_WHAT THE TASK REQUIRES_
Reproduce each line from the records that holds "لجلب".

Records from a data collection
......
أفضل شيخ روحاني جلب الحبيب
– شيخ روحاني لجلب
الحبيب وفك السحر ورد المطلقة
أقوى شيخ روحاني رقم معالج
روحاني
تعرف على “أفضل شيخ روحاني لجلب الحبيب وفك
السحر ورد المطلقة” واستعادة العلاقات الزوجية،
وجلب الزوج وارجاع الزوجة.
......
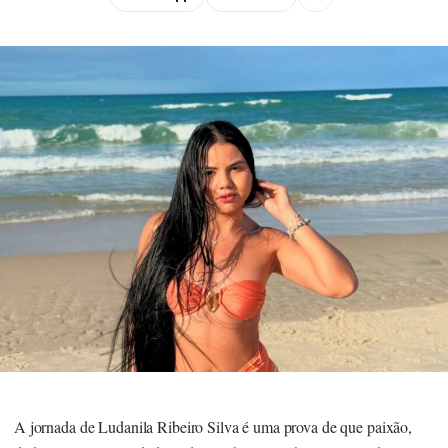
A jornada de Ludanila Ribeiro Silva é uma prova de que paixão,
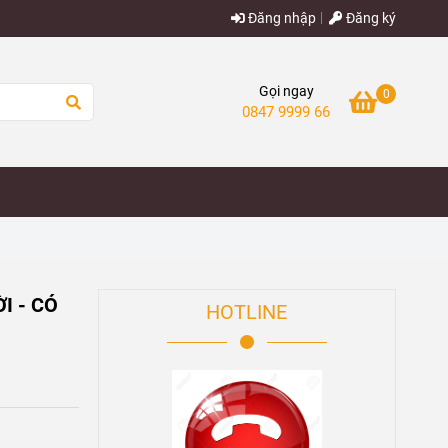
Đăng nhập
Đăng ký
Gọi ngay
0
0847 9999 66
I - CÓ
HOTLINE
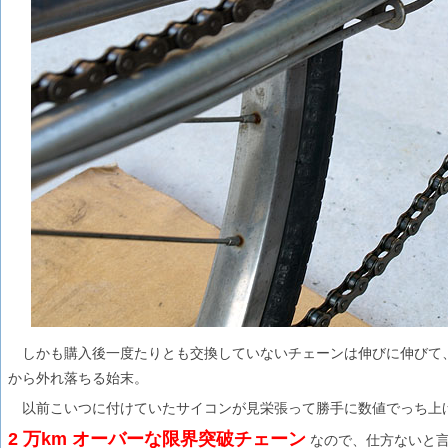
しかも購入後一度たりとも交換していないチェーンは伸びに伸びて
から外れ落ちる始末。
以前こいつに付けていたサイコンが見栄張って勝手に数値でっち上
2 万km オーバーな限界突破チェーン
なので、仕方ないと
......
_RESPONSE BOX_
– شيخ روحاني لجلب
تعرف على “أفضل شيخ روحاني لجلب الحبيب وفك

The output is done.